### Work order:
Print the records below exactly, and do not carry over any picture.

### Records for the task:

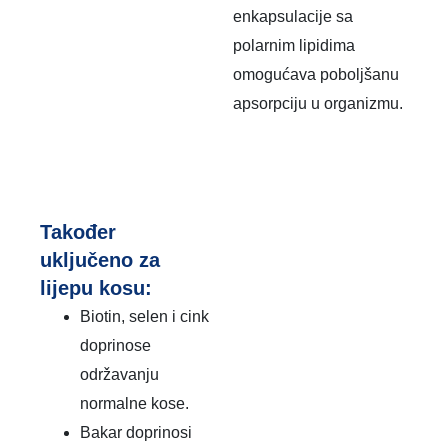
enkapsulacije sa
polarnim lipidima
omogućava poboljšanu
apsorpciju u organizmu.
Također
uključeno za
lijepu kosu:
Biotin, selen i cink
doprinose
održavanju
normalne kose.
Bakar doprinosi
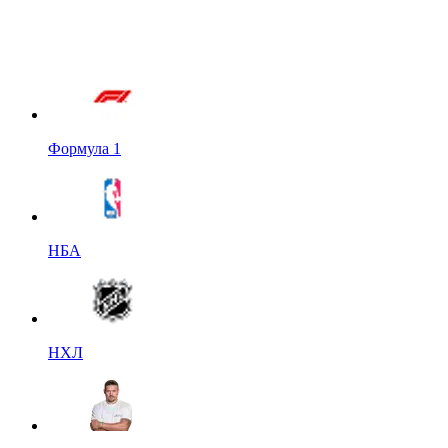
Формула 1
НБА
НХЛ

### Response:
enkapsulacije sa
polarnim lipidima
omogućava poboljšanu
apsorpciju u organizmu.
Također
uključeno za
lijepu kosu:
Biotin, selen i cink
doprinose
održavanju
normalne kose.
Bakar doprinosi
Формула 1
НБА
НХЛ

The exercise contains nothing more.